Soon, David's gang (call them the bad boys, or bandits, or assholes) are in sight of the shed since they tracked her Chanel #5 perfume scent. Ellie scrambles off on the horse, but the damn hillbillies kill the brave beast while she is on it. Ellie resists valiantly, killing almost all of them except David, who makes her a prisoner in his jail/cannibal den back at his village. Ellie manages to piss them off so much that they get her out of her predicament to chop her into tiny little pieces, but she escapes in the village, killing a few hundred men once again. David surprises her in the town's restaurant and knocks her out.
Meanwhile, Joel wakes up
Joel regains consciousness after the medicine acts in him, eats a bowl of Captain Crunch for sustenance and goes searching for Ellie. He soon finds some bandits, takes them prisoner and politely interrogates them about where Ellie may be located, but the two blokes swiftly refuse to betray David. Joel soon drops the gentlemanly mask when dislocating one of the guy's knees with his old denture. It doesn't take long for them to talk (and then for Joel to kill them in a gruesome way afterward, for no other apparent reason or use than personal enjoyment). Joel then goes to Ranchtown Gulch (population: not much) and joins with Ellie at the restaurant, where she proceeded to unknock herself out and kill David with furious pan blows to the skull right before Joel appears. They throw in a great reunion banquet composed of canned peaches and SPAM, then set sail for Pepper Lake City.

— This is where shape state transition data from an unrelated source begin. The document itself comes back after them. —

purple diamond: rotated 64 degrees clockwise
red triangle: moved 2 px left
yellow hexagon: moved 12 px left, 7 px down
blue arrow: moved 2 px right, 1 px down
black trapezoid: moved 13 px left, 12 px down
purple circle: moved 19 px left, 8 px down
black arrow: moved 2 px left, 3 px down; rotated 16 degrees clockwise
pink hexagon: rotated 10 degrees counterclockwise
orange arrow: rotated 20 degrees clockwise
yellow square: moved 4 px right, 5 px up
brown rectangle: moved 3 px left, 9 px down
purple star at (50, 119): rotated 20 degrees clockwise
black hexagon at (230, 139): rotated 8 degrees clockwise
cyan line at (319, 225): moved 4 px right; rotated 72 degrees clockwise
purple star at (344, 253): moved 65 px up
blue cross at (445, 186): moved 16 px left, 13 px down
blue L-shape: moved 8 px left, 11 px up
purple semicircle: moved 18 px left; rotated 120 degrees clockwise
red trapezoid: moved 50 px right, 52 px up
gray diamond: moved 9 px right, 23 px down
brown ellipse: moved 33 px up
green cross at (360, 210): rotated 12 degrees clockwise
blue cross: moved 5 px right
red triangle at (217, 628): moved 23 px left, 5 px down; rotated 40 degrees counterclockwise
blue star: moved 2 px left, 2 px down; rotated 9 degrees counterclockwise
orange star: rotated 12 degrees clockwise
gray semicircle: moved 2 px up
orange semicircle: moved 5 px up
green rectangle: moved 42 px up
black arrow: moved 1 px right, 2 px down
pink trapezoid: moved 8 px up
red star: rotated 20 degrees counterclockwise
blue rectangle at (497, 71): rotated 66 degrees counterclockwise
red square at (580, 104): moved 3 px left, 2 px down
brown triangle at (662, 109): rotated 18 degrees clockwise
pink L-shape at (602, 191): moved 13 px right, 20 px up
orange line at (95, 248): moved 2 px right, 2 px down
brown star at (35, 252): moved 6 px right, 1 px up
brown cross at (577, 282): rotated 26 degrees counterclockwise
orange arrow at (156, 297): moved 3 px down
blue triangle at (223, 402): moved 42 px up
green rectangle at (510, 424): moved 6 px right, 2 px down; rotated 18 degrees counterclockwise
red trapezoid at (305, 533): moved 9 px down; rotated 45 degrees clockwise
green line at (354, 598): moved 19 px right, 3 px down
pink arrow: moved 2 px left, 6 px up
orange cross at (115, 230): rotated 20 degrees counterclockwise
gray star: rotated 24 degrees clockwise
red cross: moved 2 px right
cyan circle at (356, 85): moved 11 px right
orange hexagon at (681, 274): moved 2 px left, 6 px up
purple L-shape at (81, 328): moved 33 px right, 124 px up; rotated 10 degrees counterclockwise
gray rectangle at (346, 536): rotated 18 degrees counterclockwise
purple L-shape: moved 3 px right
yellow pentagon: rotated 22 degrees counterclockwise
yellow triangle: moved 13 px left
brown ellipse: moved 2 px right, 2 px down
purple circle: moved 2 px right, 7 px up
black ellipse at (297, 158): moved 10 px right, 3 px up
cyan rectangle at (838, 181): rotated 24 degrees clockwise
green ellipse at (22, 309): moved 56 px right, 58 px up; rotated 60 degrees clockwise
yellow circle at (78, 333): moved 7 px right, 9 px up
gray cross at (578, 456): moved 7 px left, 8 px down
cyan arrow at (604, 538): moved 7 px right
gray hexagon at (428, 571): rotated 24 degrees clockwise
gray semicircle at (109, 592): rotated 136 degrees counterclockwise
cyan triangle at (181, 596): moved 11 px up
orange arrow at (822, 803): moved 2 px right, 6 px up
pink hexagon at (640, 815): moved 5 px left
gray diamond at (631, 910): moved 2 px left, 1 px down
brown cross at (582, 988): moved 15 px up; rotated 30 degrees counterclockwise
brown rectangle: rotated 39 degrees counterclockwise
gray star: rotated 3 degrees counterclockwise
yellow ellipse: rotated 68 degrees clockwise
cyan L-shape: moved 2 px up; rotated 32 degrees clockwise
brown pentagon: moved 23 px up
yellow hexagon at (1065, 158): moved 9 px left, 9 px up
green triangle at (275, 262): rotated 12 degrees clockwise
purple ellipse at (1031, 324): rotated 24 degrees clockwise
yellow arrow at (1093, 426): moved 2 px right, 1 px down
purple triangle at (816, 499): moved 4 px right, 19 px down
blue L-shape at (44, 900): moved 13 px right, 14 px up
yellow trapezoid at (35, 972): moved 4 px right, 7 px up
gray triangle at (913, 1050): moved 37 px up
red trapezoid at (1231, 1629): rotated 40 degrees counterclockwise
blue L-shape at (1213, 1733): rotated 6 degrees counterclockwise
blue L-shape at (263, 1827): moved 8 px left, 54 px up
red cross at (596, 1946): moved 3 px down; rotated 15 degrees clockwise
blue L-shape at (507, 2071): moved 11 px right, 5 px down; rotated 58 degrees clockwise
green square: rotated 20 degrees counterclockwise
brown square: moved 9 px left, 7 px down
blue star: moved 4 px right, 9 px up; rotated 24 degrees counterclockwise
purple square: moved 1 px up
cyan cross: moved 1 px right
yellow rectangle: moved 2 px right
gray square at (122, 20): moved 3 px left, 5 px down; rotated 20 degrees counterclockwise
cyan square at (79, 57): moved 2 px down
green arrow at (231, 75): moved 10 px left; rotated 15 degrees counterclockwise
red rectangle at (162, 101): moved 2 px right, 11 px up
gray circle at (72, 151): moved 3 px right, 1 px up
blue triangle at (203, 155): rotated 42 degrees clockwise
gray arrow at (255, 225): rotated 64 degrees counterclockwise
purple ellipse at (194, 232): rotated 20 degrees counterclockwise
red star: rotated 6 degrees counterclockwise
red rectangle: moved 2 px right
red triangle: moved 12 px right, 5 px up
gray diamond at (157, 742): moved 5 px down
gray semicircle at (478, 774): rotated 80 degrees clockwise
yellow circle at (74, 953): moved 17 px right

Finally meeting the Fireflies
Once there, Ellie almost drowns while trying to recuperate a teddy bear in a river rapid, Joel saves her just in time to practice his CPR, but gets knocked out for the seventeenth time in the game by a Firefly soldier. When he comes back to his senses in a hospital room, Marlene is there. Joel doesn't exactly jump for joy since it really is not his style. Marlene explains to him that the doctors will be able to make a vaccine out of Ellie, only there is a little hiccup: they will have to take her brain out to engineer it. Joel, being a rocket scientist, figures out this would kill Ellie. Marlene goes away (!) and asks her armed friend to take Joel out of the building. Joel does a backflip at just the right time, and asks the bloke very nicely after shooting him in the scrotum area: "Where could I please find Ellie, dear sir?" He is rewarded with a concise answer just before the bloke dies right on cue. Joel finds the room where they are operating on Ellie, and asks the doctor about alternative treatments for his hernia right before beheading him and taking the still-unconscious Ellie away. He kills Marlene for good measure and gets the hell out of there by car.
Ending
Ellie wakes up from the anesthetics and asks Joel what the hell happened. Joel answers in a long, lie-infested diatribe that she was no use at all to the Fireflies doctors and that they have stopped trying to find a cure, sorry about that. They go trekking and Ellie finally asks Joel if everything he said about the Fireflies was true. Joel takes a solemn expression and answers calmly: "Actually no, but who fucking cares? Come on, cheer up!"
Ellie nods in approbation. Fade to black, roll credits.